The Economist: Barulho de vidro, fumaça e escadas com sangue em Beirute

The Economist: Barulho de vidro, fumaça e escadas com sangue em Beirute

Líbano estava uma confusão antes mesmo da explosão, culpa de um governo inepto e irascível

The Economist, O Estado de S.Paulo

09 de agosto de 2020 | 05h00

O relógio tinha acabado de marcar 18 horas quando o mundo tremeu. Da Praça Sassine, a 1,6 km da explosão, em Beirute, no Líbanoparecia um carro-bomba ou uma explosão de gás – um desastre, mas localizado. A escala da devastação só ficou clara na descida em direção ao Mediterrâneo.

As ruas estavam cobertas de cacos de vidro que caíam dos edifícios atingidos.
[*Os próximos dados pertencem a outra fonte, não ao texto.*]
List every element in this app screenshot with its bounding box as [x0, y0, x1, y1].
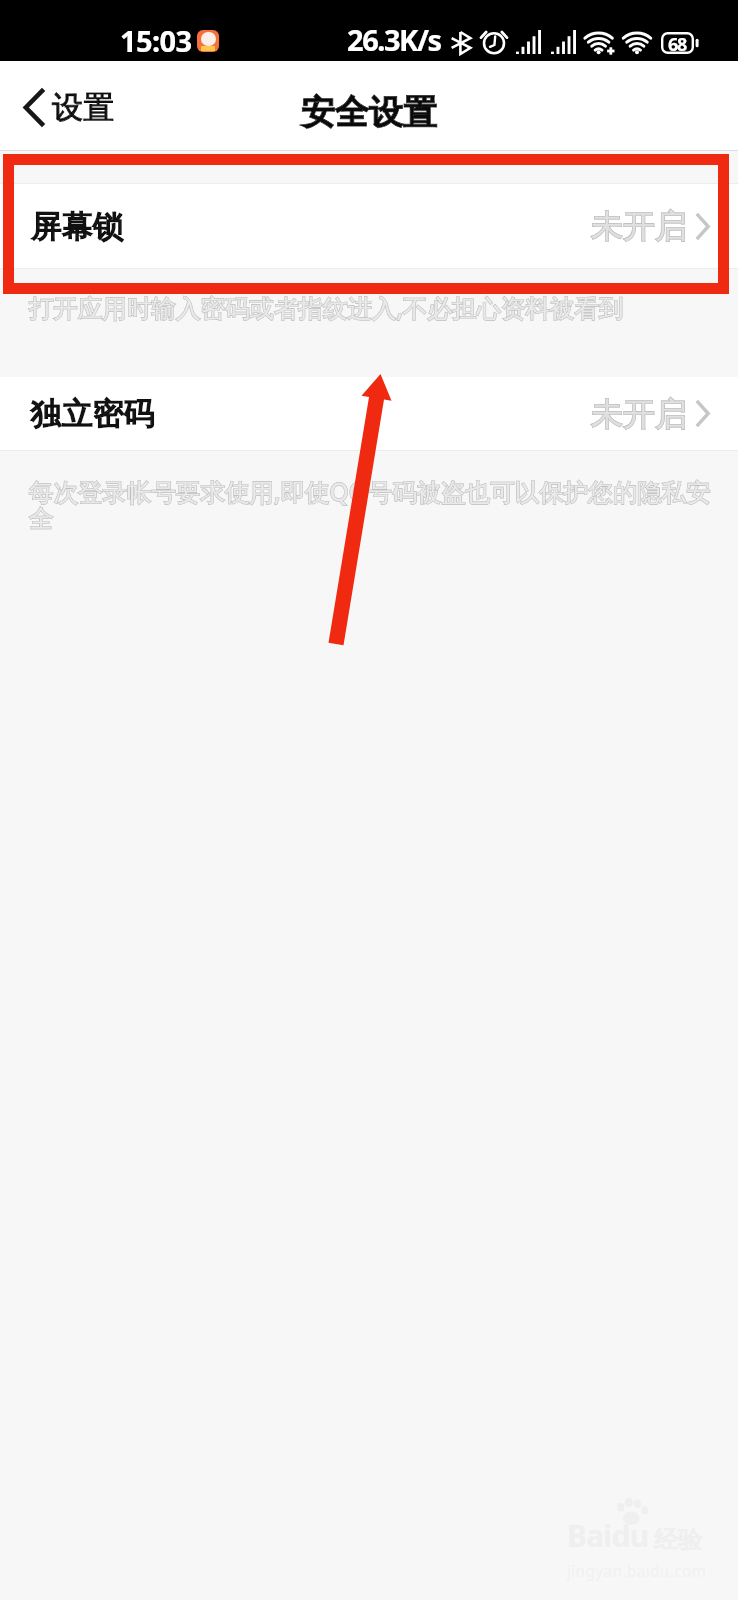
staticText: 屏幕锁 [31, 207, 124, 246]
staticText: 经验 [654, 1525, 702, 1555]
staticText: 未开启 [591, 206, 687, 246]
staticText: 26.3K/s [347, 20, 441, 59]
staticText: 未开启 [591, 206, 687, 246]
staticText: 打开应用时输入密码或者指纹进入,不必担心资料被看到 [29, 291, 624, 324]
staticText: 打开应用时输入密码或者指纹进入,不必担心资料被看到 [29, 291, 624, 324]
button[interactable]: 返回设置 [0, 77, 128, 138]
staticText: 独立密码 [31, 394, 155, 433]
staticText: Baidu [567, 1515, 649, 1556]
staticText: 安全设置 [301, 91, 437, 134]
staticText: 屏幕锁 [31, 207, 124, 246]
staticText: 15:03 [120, 21, 192, 60]
staticText: 每次登录帐号要求使用,即使QQ号码被盗也可以保护您的隐私安全 [29, 475, 721, 535]
staticText: 安全设置 [301, 91, 437, 134]
staticText: 未开启 [591, 394, 687, 434]
staticText: 68 [668, 32, 687, 54]
staticText: 设置 [52, 88, 114, 127]
staticText: 设置 [52, 88, 114, 127]
staticText: 未开启 [591, 394, 687, 434]
staticText: 独立密码 [31, 394, 155, 433]
button[interactable]: 屏幕锁 [0, 184, 738, 268]
staticText: 每次登录帐号要求使用,即使QQ号码被盗也可以保护您的隐私安全 [29, 475, 721, 535]
button[interactable]: 独立密码 [0, 377, 738, 450]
Em um cruzamento movimentado, três mulheres estavam sentadas no meio da rua, tentando estancar ferimentos na cabeça com pedaços de pano. Beirute era um ataque aos sentidos: o barulho de vidro debaixo dos pneus, o grito das sirenes, o cheiro acre de fumaça.

A explosão no porto de Beirute em 4 de agosto foi gigantesca. Moradores de Chipre a sentiram, a 240 quilômetros de distância. Os monitores sismológicos da Jordânia a registraram como algo equivalente a um pequeno terremoto.

A onda de choque deixou grande parte do centro da cidade de Beirute em ruínas. Na noite seguinte, já se contavam 135 mortos, um número que certamente aumentará quando os socorristas começarem a revirar os escombros. Outras 5 mil pessoas ficaram feridas. O custo financeiro será de bilhões, em um país que mal pode pagar suas contas.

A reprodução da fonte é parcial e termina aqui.